China’s Lending Bubble Sees Beijing Home Prices Jump 63%


Greed and fear are the primary emotions driving China’s housing and auto markets today, as China’s lending bubble hits new heights.  For ordinary citizens, greed is the key driver:

  • Average home prices in Beijing rose an eye-popping 63% between October 2015 – February 2017
  • In Shanghai, one enterprising estate agent (realtor) has married 4 of his clients to enable them to buy a home
  • Mr Wang’s story highlights the bubble mentality that has taken over the market.  As the Daily Telegraph married 4 of his clientss, 30-year old Mr Wang:

    Married, and then quickly divorced 4 women to allow them to circumvent strict property laws which seek to cool prices in China’s booming cities, and pocketed more than £8000 ($10k) from each transaction. Once the paperwork is put through, Wang applies for a divorce and puts himself on the market again”.

    This is just the latest phase of a market craze, as I noted in November, when one Shenzhen resident told the South China Morning Post:

    “The only thing I know is that buying property will not turn out to be a loss. From several thousand yuan a square metre to more than 100,000 yuan. Did it ever fall? Nope.”  He and his wife got divorced in February, in order to buy a 4th apartment in Shanghai for 3.6m yuan (US$530k) on the basis that “ If we don’t buy this apartment, we’ll miss the chance to get rich.”

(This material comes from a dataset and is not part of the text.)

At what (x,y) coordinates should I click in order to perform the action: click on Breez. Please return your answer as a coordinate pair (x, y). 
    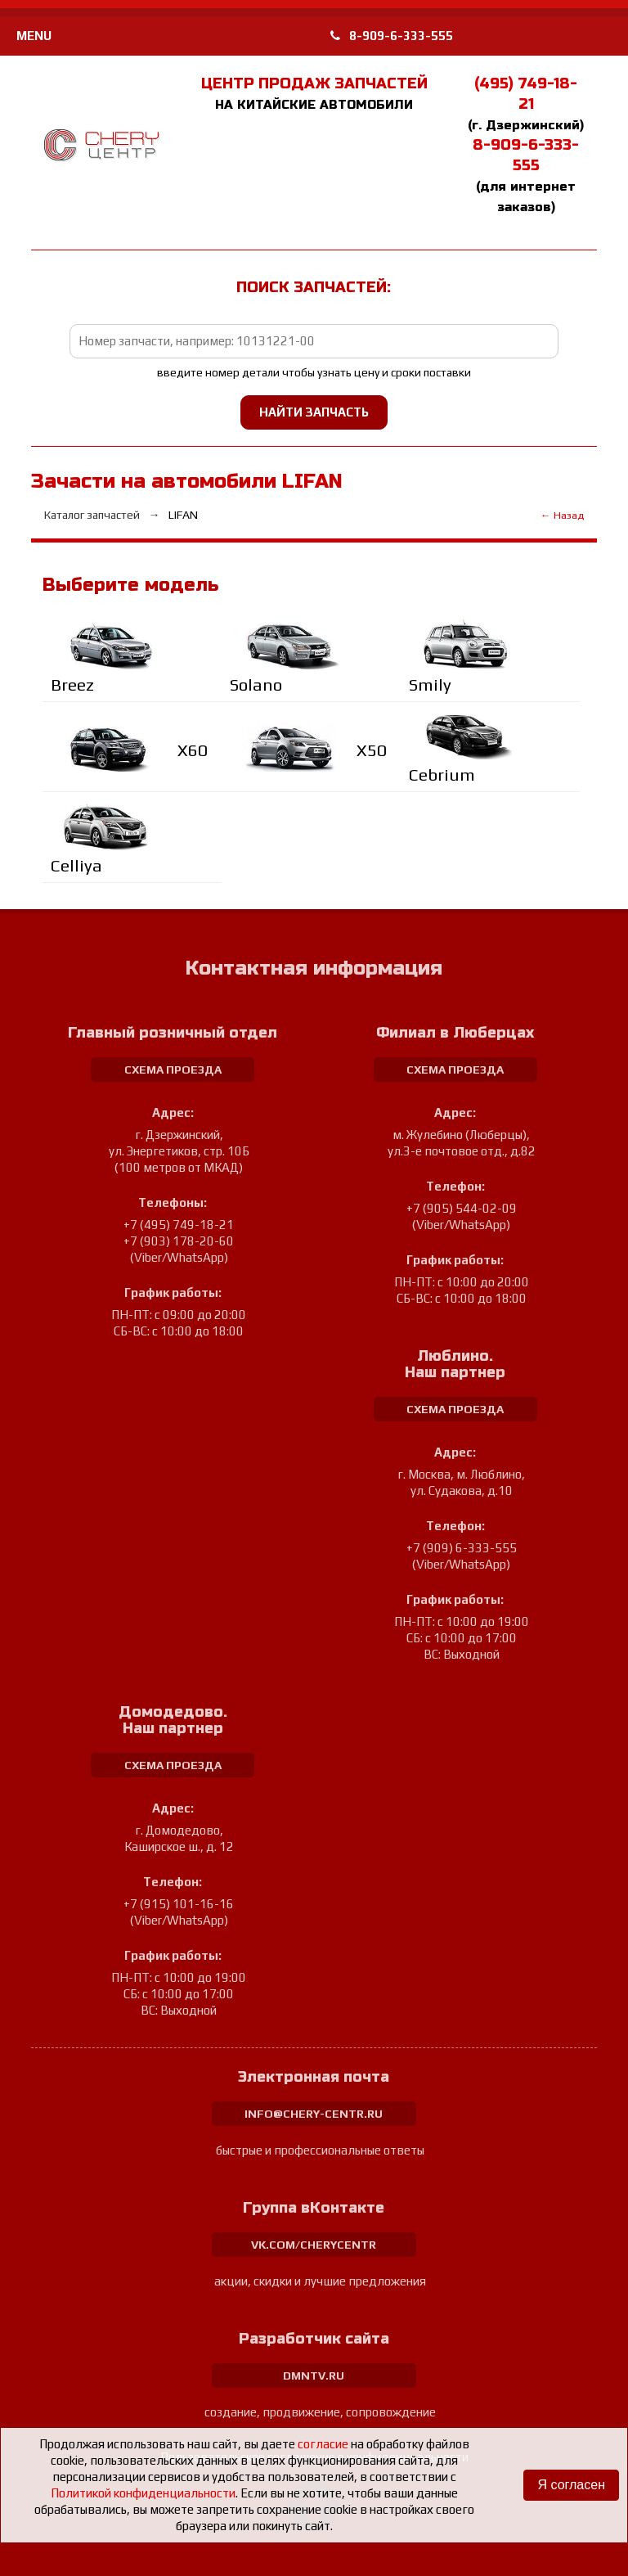     Looking at the image, I should click on (72, 684).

    A collective delusion has swept China’s Tier 1 cities, just as happened in the USA during the sub-prime bubble. Amazingly, China’s property bubble is even larger than sub-prime. Unremarkable pieces of land in Shanghai are now being sold at $2000/sq foot ($21500/sq metre), nearly 3 times the average land price in Manhattan, New York.

    It is understandable in some ways, as Chinese buyers have never known a downturn, as I noted in September:

    “It is also easy to forget that housing was all state-owned until 1998, and still is in most rural areas.  Urban housing was built and allocated by the state – and there wasn’t even a word for “mortgage” in the Chinese language.  Not only have home-buyers never lived through a major house price collapse, they have also had few other places to invest their money”.